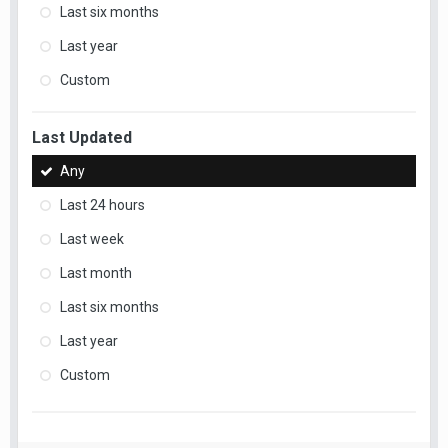
Last six months
Last year
Custom
Last Updated
Any
Last 24 hours
Last week
Last month
Last six months
Last year
Custom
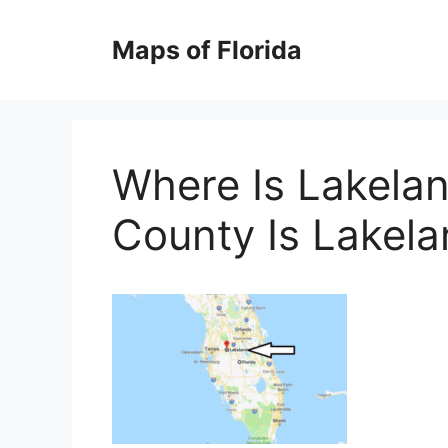
Skip
to
Maps of Florida
content
Where Is Lakelan
County Is Lakel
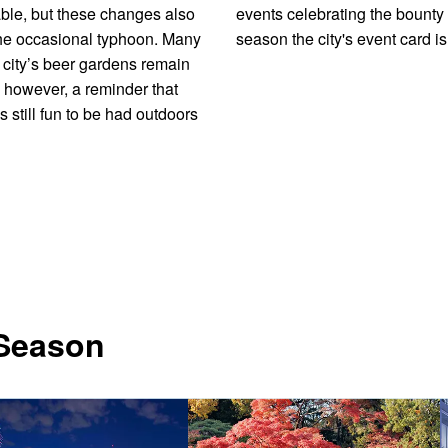
ble, but these changes also
events celebrating the bounty 
he occasional typhoon. Many
season the city's event card is 
e city’s beer gardens remain
 however, a reminder that
s still fun to be had outdoors
 Season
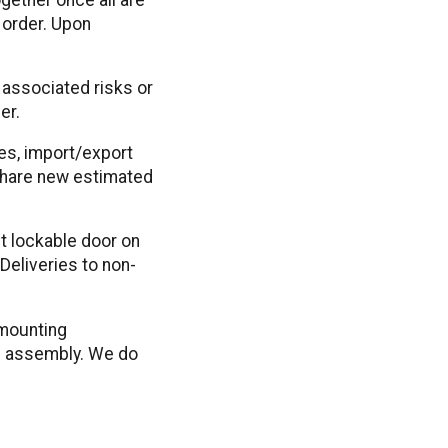
 order. Upon
 associated risks or
er.
kes, import/export
 share new estimated
st lockable door on
Deliveries to non-
 mounting
le assembly. We do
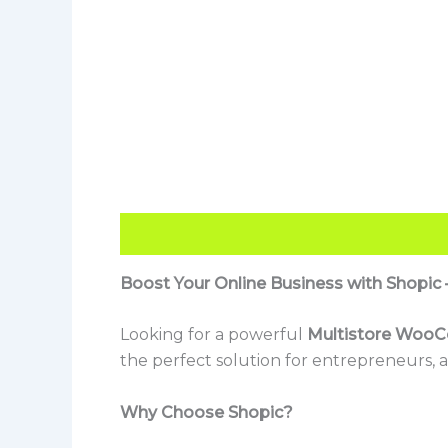
Description
Reviews (0)
Boost Your Online Business with Shop
Looking for a powerful
Multistore Woo
the perfect solution for entrepreneurs, a
Why Choose Shopic?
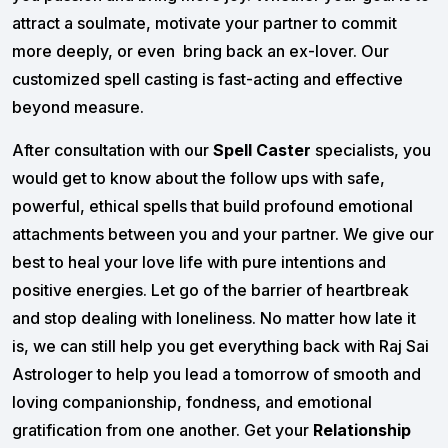
attract a soulmate, motivate your partner to commit
more deeply, or even bring back an ex-lover. Our
customized spell casting is fast-acting and effective
beyond measure.
After consultation with our
Spell Caster
specialists, you
would get to know about the follow ups with safe,
powerful, ethical spells that build profound emotional
attachments between you and your partner. We give our
best to heal your love life with pure intentions and
positive energies. Let go of the barrier of heartbreak
and stop dealing with loneliness. No matter how late it
is, we can still help you get everything back with Raj Sai
Astrologer to help you lead a tomorrow of smooth and
loving companionship, fondness, and emotional
gratification from one another. Get your
Relationship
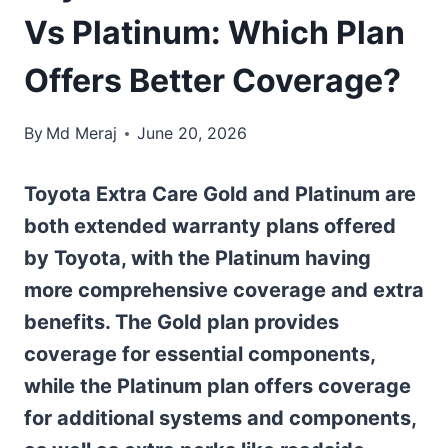
Vs Platinum: Which Plan
Offers Better Coverage?
By
Md Meraj
June 20, 2026
Toyota Extra Care Gold and Platinum are
both extended warranty plans offered
by Toyota, with the Platinum having
more comprehensive coverage and extra
benefits. The Gold plan provides
coverage for essential components,
while the Platinum plan offers coverage
for additional systems and components,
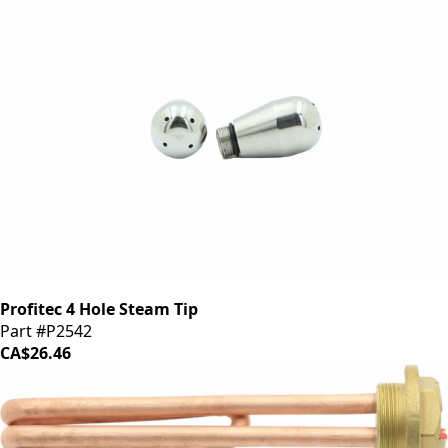
Profitec 4 Hole Steam Tip
Part #P2542
CA$26.46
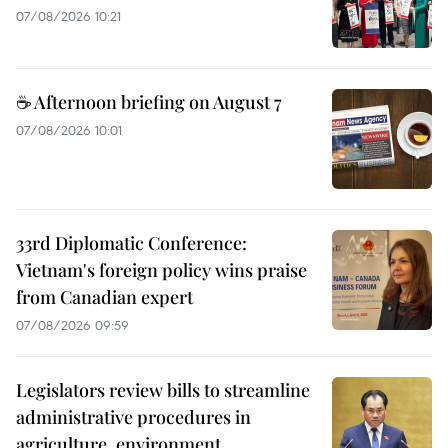
07/08/2026 10:21
☕ Afternoon briefing on August 7
07/08/2026 10:01
33rd Diplomatic Conference:
Vietnam's foreign policy wins praise
from Canadian expert
07/08/2026 09:59
Legislators review bills to streamline
administrative procedures in
agriculture, environment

§ **Aim of the task**: Go through the entries above, and wherever a line holds the word "Toyota", copy that line.

§ **Answer area**:
Toyota Extra Care Gold and Platinum are
by Toyota, with the Platinum having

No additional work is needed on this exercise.